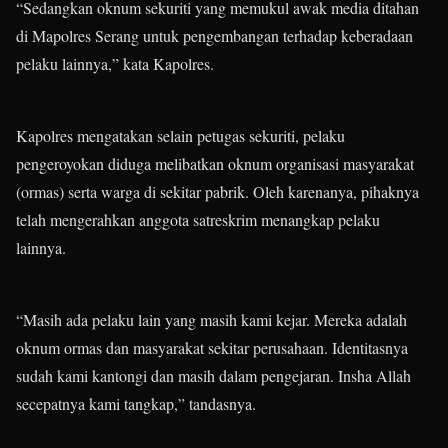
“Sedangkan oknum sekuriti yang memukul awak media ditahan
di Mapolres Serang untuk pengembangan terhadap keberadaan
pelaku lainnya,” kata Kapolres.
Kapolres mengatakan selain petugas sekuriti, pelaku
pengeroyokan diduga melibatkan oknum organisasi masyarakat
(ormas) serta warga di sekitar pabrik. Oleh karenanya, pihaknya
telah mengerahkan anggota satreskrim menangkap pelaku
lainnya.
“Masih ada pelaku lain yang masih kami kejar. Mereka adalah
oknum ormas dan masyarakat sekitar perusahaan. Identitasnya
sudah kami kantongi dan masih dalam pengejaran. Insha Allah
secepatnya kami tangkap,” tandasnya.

...

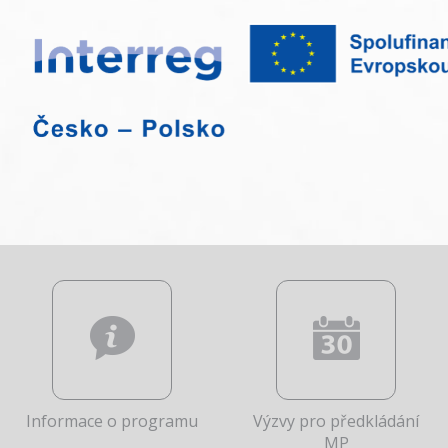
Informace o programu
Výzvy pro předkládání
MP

[WHAT YOU NEED TO DO]
Would you please show every line of the material above that includes the string "masyarakat"?

[WRITTEN REPLY]
pengeroyokan diduga melibatkan oknum organisasi masyarakat
oknum ormas dan masyarakat sekitar perusahaan. Identitasnya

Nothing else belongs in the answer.